======== PROVIDED RECORDS

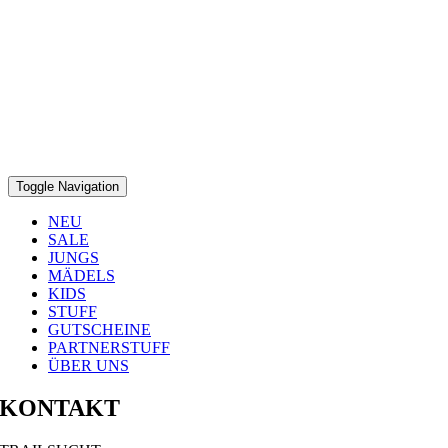
Toggle Navigation
NEU
SALE
JUNGS
MÄDELS
KIDS
STUFF
GUTSCHEINE
PARTNERSTUFF
ÜBER UNS
KONTAKT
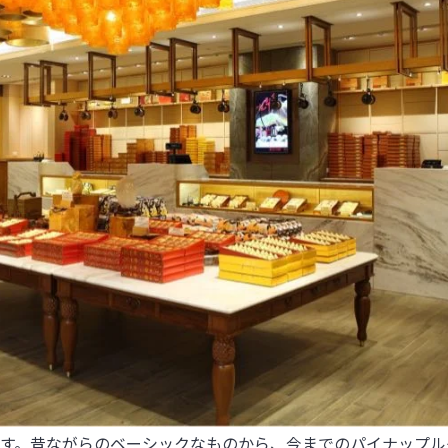
す。昔ながらのベーシックなものから、今までのパイナップル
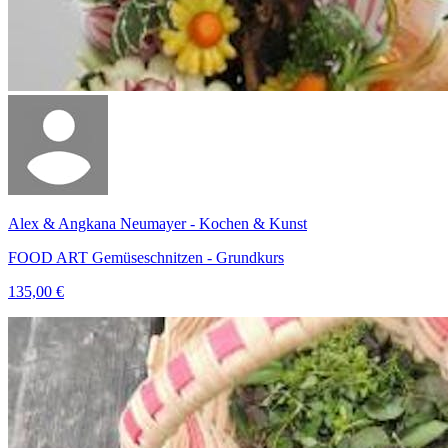
Alex & Angkana Neumayer - Kochen & Kunst
FOOD ART Gemüseschnitzen - Grundkurs
135,00 €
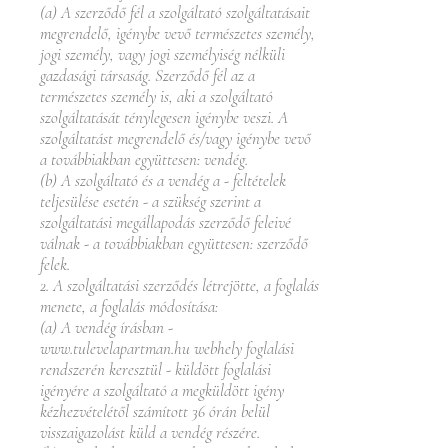
(a) A szerződő fél a szolgáltató szolgáltatásait
megrendelő, igénybe vevő természetes személy,
jogi személy, vagy jogi személyiség nélküli
gazdasági társaság. Szerződő fél az a
természetes személy is, aki a szolgáltató
szolgáltatását ténylegesen igénybe veszi. A
szolgáltatást megrendelő és/vagy igénybe vevő
a továbbiakban együttesen: vendég.
(b) A szolgáltató és a vendég a - feltételek
teljesülése esetén - a szükség szerint a
szolgáltatási megállapodás szerződő feleivé
válnak - a továbbiakban együttesen: szerződő
felek.
2. A szolgáltatási szerződés létrejötte, a foglalás
menete, a foglalás módosítása:
(a) A vendég írásban -
www.tulevelapartman.hu
webhely foglalási
rendszerén keresztül - küldött foglalási
igényére a szolgáltató a megküldött igény
kézhezvételétől számított 36 órán belül
visszaigazolást küld a vendég részére.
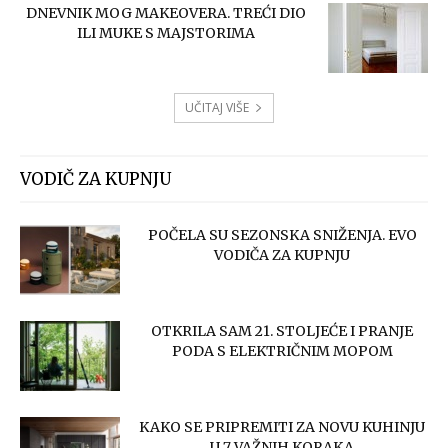
DNEVNIK MOG MAKEOVERA. TREĆI DIO
ILI MUKE S MAJSTORIMA
UČITAJ VIŠE
VODIČ ZA KUPNJU
POČELA SU SEZONSKA SNIŽENJA. EVO
VODIČA ZA KUPNJU
OTKRILA SAM 21. STOLJEĆE I PRANJE
PODA S ELEKTRIČNIM MOPOM
KAKO SE PRIPREMITI ZA NOVU KUHINJU
U 7 VAŽNIH KORAKA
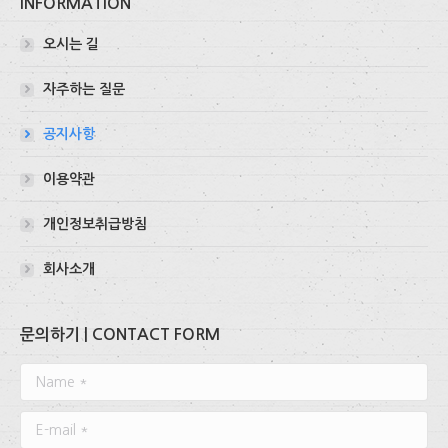
INFORMATION
오시는 길
자주하는 질문
공지사항
이용약관
개인정보취급방침
회사소개
문의하기 | CONTACT FORM
Name *
E-mail *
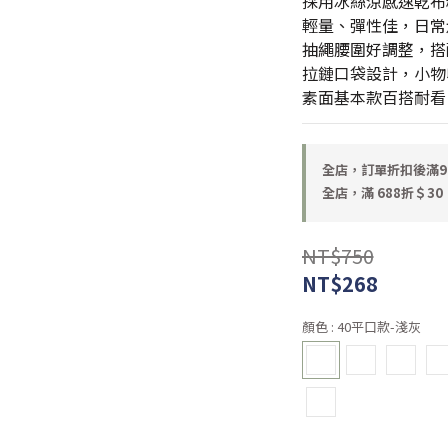
採用冰絲涼感速乾布
輕量、彈性佳，日常
抽繩腰圍好調整，搭
拉鏈口袋設計，小物
素面基本款百搭耐看
全店，訂單折扣後滿9
全店，滿 688折＄30
NT$750
NT$268
顏色
: 40平口款-淺灰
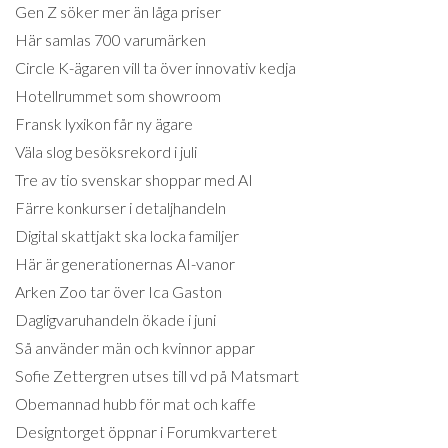
Gen Z söker mer än låga priser
Här samlas 700 varumärken
Circle K-ägaren vill ta över innovativ kedja
Hotellrummet som showroom
Fransk lyxikon får ny ägare
Väla slog besöksrekord i juli
Tre av tio svenskar shoppar med AI
Färre konkurser i detaljhandeln
Digital skattjakt ska locka familjer
Här är generationernas AI-vanor
Arken Zoo tar över Ica Gaston
Dagligvaruhandeln ökade i juni
Så använder män och kvinnor appar
Sofie Zettergren utses till vd på Matsmart
Obemannad hubb för mat och kaffe
Designtorget öppnar i Forumkvarteret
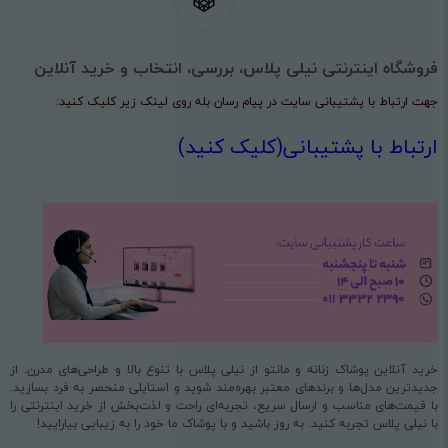
فروشگاه اینترنتی نیلی پلاس، بررسی، انتخاب و خرید آنلاین
جهت ارتباط با پشتیبانی سایت در پیام رسان بله روی لینک زیر کلیک کنید:
ارتباط با پشتیبانی(کلیک کنید)
خرید آنلاین پوشاک زنانه و مانتو از نیلی پلاس با تنوع بالا و طراحی‌های مدرن. از
جدیدترین مدل‌ها و برندهای معتبر بهره‌مند شوید و استایلی منحصر به فرد بسازید.
با قیمت‌های مناسب و ارسال سریع، تجربه‌ای راحت و لذت‌بخش از خرید اینترنتی را
با نیلی پلاس تجربه کنید. به روز باشید و با پوشاک ما خود را به زیبایی بیارایید!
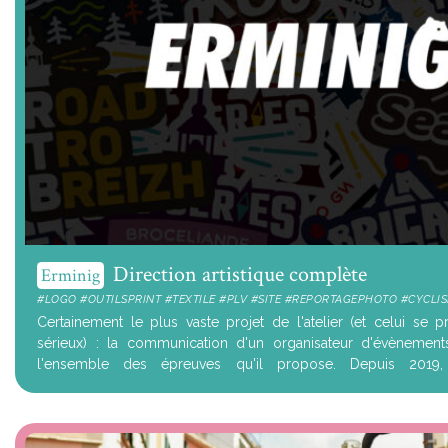
Direction artistique complète
Erminig
#LOGO #OUTILSPRINT #TEXTILE #PLV #SITE #REPORTAGEPHOTO #CYCLI
Certainement le plus vaste projet de l'atelier (et celui se 
sérieux) : la communication d'un organisateur d'évènement
l'ensemble des épreuves qu'il propose. Depuis 2019
accompagnement stratégique,...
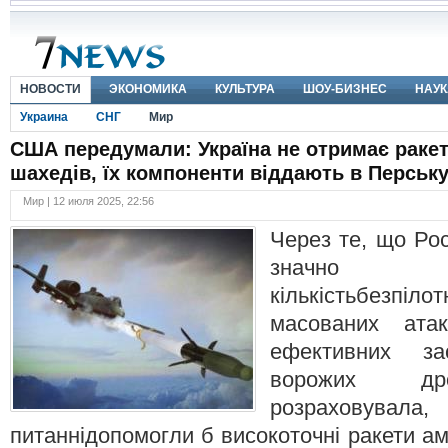
НОВОСТИ
ЭКОНОМИКА
КУЛЬТУРА
ШОУ-БИЗНЕС
НАУК
Украина
СНГ
Мир
США передумали: Україна не отримає ракет
шахедів, їх компоненти віддають в Перську
Мир | 12 июля 2025, 22:56
Через те, що Рос
значно 
кількістьбезпі
масованих ата
ефективних за
ворожих дро
розраховувал
питаннідопомогли б високоточні ракети а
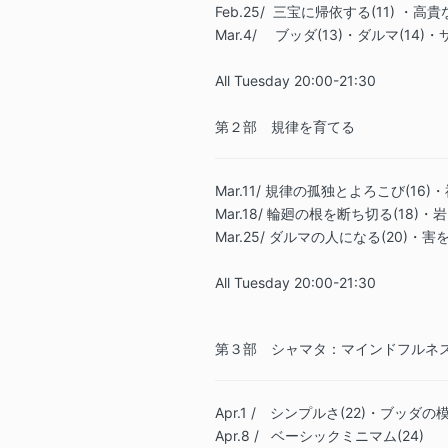
Feb.25/ 三宝に帰依する(11) ・
Mar.4/ ブッダ(13)・ダルマ(14)・
All Tuesday 20:00-21:30
第２部 規律を育てる
Mar.11/ 規律の孤独とよろこび(16
Mar.18/ 輪廻の根を断ち切る(18)・
Mar.25/ ダルマの人になる(20)・害
All Tuesday 20:00-21:30
第３部 シャマタ：マインドフルネ
Apr.1 / シンプルさ(22)・ブッダの
Apr.8 / ベーシックミニマム(24)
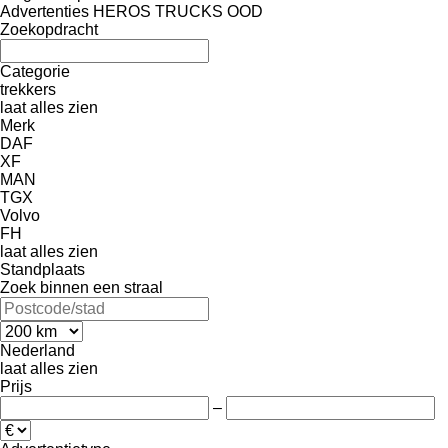
Advertenties HEROS TRUCKS OOD
Zoekopdracht
Categorie
trekkers
laat alles zien
Merk
DAF
XF
MAN
TGX
Volvo
FH
laat alles zien
Standplaats
Zoek binnen een straal
Nederland
laat alles zien
Prijs
–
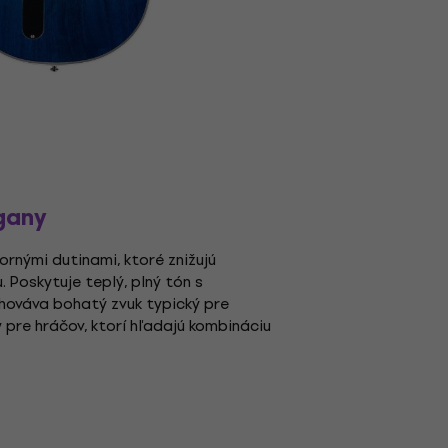
gany
rnými dutinami, ktoré znižujú
 Poskytuje teplý, plný tón s
hováva bohatý zvuk typický pre
pre hráčov, ktorí hľadajú kombináciu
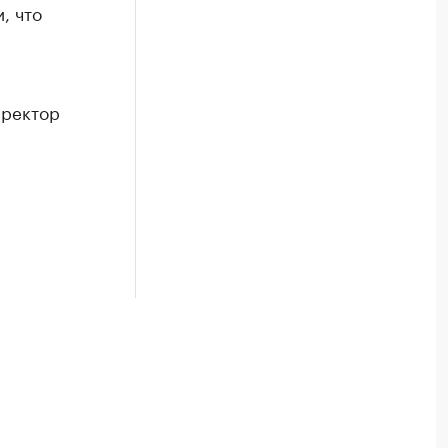
, что
иректор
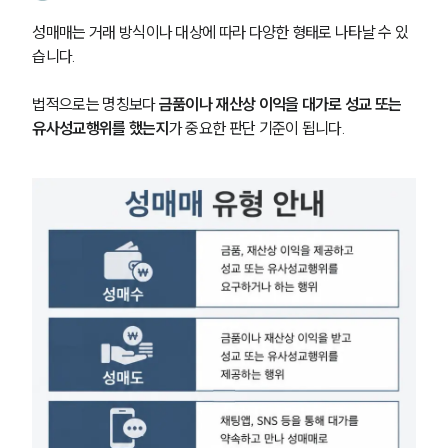
성매매는 거래 방식이나 대상에 따라 다양한 형태로 나타날 수 있
습니다.
법적으로는 명칭보다 
금품이나 재산상 이익을 대가로 성교 또는 
유사성교행위를 했는지
가 중요한 판단 기준이 됩니다.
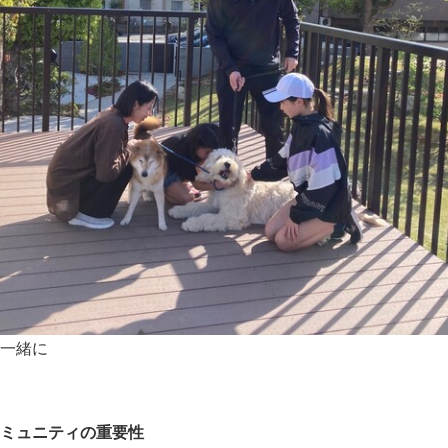
一緒に
ミュニティの重要性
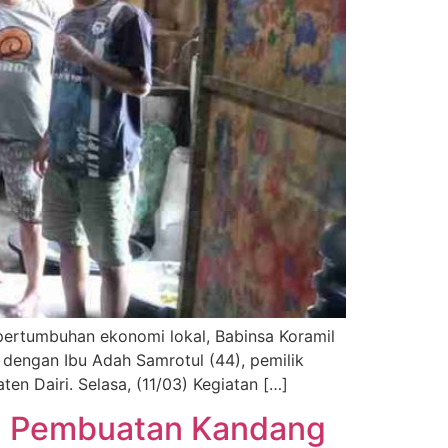
ertumbuhan ekonomi lokal, Babinsa Koramil
 dengan Ibu Adah Samrotul (44), pemilik
n Dairi. Selasa, (11/03) Kegiatan […]
kan Pembuatan Kandang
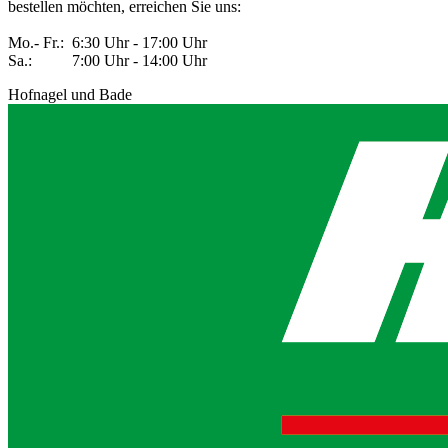
bestellen möchten, erreichen Sie uns:
Mo.- Fr.: 6:30 Uhr - 17:00 Uhr
Sa.: 7:00 Uhr - 14:00 Uhr
Hofnagel und Bade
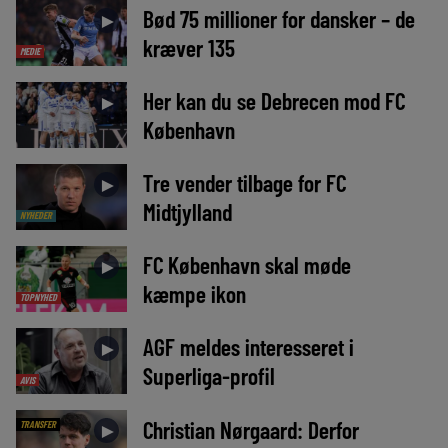
Bød 75 millioner for dansker – de
►
kræver 135
MEDIE
Her kan du se Debrecen mod FC
►
København
Tre vender tilbage for FC
►
Midtjylland
NYHEDER
FC København skal møde
►
kæmpe ikon
TOPNYHED
AGF meldes interesseret i
►
Superliga-profil
AVIS
Christian Nørgaard: Derfor
TRANSFER
►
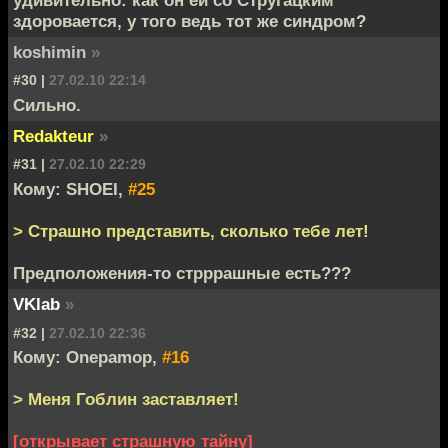
удивительно: как он ей со Стругацким
здоровается, у того ведь тот же синдром?
koshimin
»
#30 |
27.02.10 22:14
Сильно.
Redakteur
»
#31 |
27.02.10 22:29
Кому: SHOEI,
#25
> Страшно представить, сколько тебе лет!
Предположения-то стрррашные есть???
VKlab
»
#32 |
27.02.10 22:36
Кому: Onepamop,
#16
> Меня Гоблин заставляет!
[открывает страшную тайну]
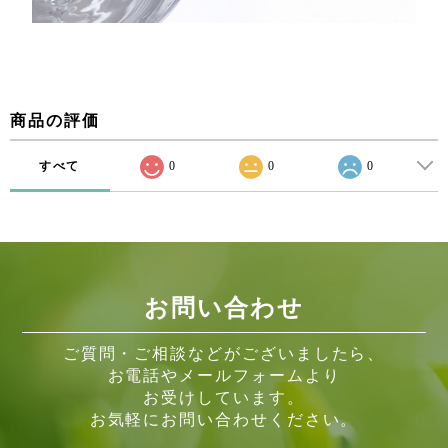
商品の評価
すべて
0
0
0
お問い合わせ
ご質問・ご相談などがございましたら、
お電話やメールフォームより
お受けしています。
お気軽にお問い合わせください。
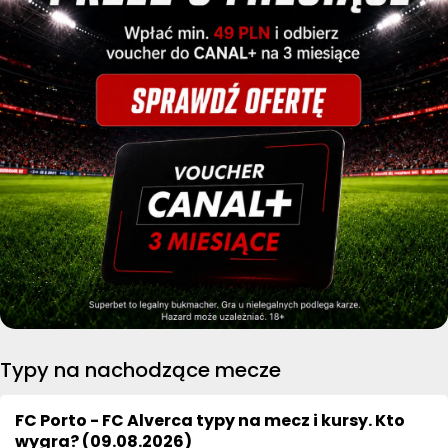
Typy na nachodzące mecze
FC Porto - FC Alverca typy na mecz i kursy. Kto
wygra? (09.08.2026)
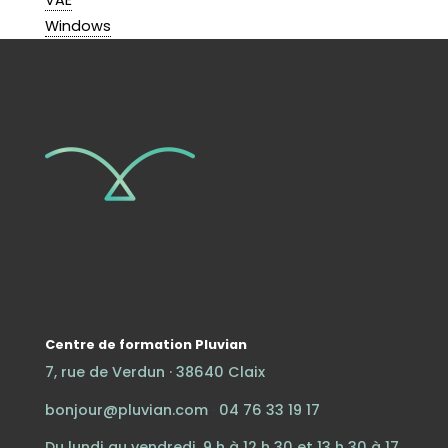
VAE
Windows
Centre de formation Pluvian
7, rue de Verdun · 38640 Claix
bonjour@pluvian.com
·
04 76 33 19 17
Du lundi au vendredi, 9 h à 12 h 30 et 13 h 30 à 17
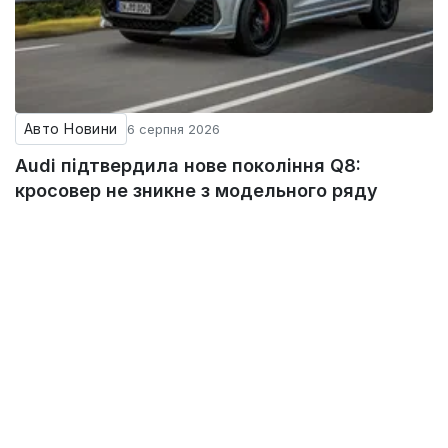
Авто Новини
6 серпня 2026
Audi підтвердила нове покоління Q8:
кросовер не зникне з модельного ряду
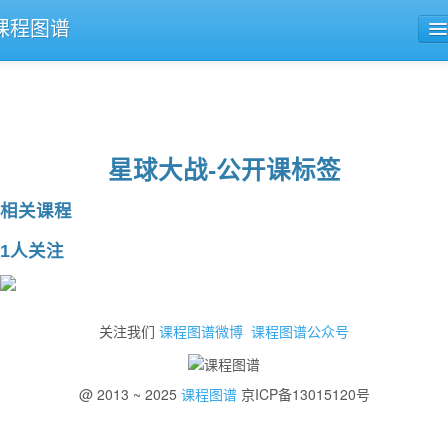
课程图谱
公开课导航
课程评论
星球大战-公开课标签
相关课程
1人关注
关注我们
课程图谱微博
课程图谱公众号
@ 2013 ~ 2025
课程图谱
京ICP备13015120号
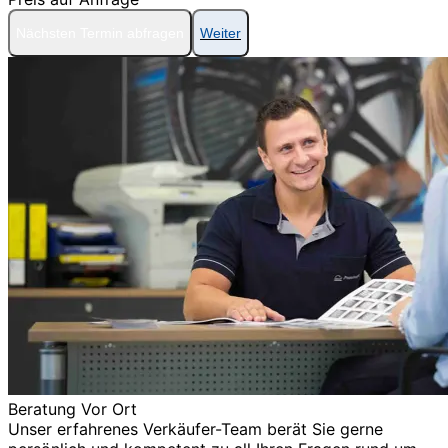
Nächsten Termin abfragen
Weiter
Beratung Vor Ort
Unser erfahrenes Verkäufer-Team berät Sie gerne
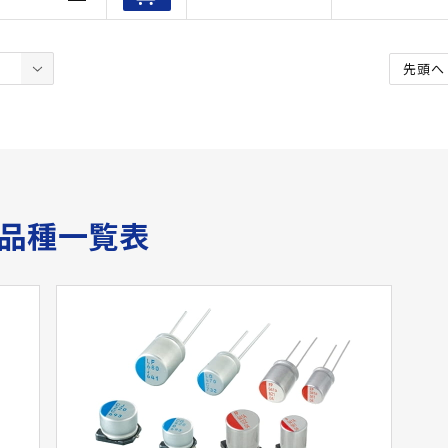
先頭へ
サ品種一覧表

================

WHAT YOU ARE ASKED TO DO — Look through the material above for the word "együttesen" and copy every line that has it.

RESULT OF THIS TASK —
a továbbiakban együttesen: vendég.
válnak - a továbbiakban együttesen: szerződő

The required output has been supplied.